Con los ánimos calmados, la ciudad fue evacuada para la voladura definitiva. Un éxodo de gentes con enseres salió hacia Peña Castillo, Camargo, Solares y El Astillero. Se levantaron barracones en El Sardinero para dar cobijo a quienes no contaban con nada. Ese día, 30 de marzo, hasta hubo fondos para servir un rancho extraordinario: arroz con chorizo o bacalao, a elegir. Los enfermos fueron cuidadosamente desalojados de San Rafael, los presos conducidos sin incidentes ni intentos de fuga a la Plaza de Toros y los maleantes que quedaban rezagados por las calles, detenidos. Se presentaba muy tentador el pillaje para que nadie quedara sin control.
La ciudad era un cuartel fantasma. Un decorado sin más vida que la que le daban patrullas uniformadas, la frialdad de una maquinaria a punto y el temor en los rostros de quienes iban a dirigir la explosión. Ni controlando el hundimiento se fiaban de aquella ruina asesina que no se resignaba a desaparecer. El Machichaco, ya lo advertían las pescaderas de Puerto Chico, llevaba el demonio dentro. En cualquier momento podía saltar.
Todos los encargados de hundirlo tenían presente aquella idea. También los curiosos que se apostaban en la precavida lejanía de la calle Alta, con vistas al muelle, lo mismo que por Miranda, San Martín y la Magdalena. La maldición de aquel barco empañaba cada esquina con una intensidad que hacía imposible permanecer indiferente ante su figura medio hundida pero altiva, aparentemente doblegada pero constantemente retadora. Siempre insolente, amenazante, maléfica.
Sonaron toques de clarín a las nueve y media de la mañana.
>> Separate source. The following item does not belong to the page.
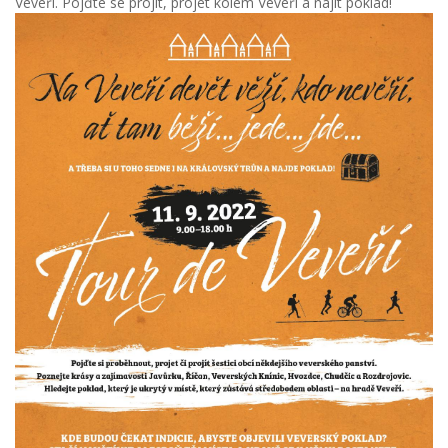
Veveří. Pojďte se projít, projet kolem Veveří a najít poklad!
El detonador activó las cargas de veinticinco kilos de explosivo adheridas en proa y a babor. Luego estallaron otras dos exactas en la máquina y en las calderas. Parecía herido de muerte, pero tuvo que ser rematado con otras dos explosiones tres horas más tarde. Quedó hecho trizas, repartido en restos sobre el hormigón del muelle y el colchón de la mar.
Del demonio no hubo rastro, aunque muchos aseguran que lo vieron nadar, asustado, hacia el fondo de la bahía.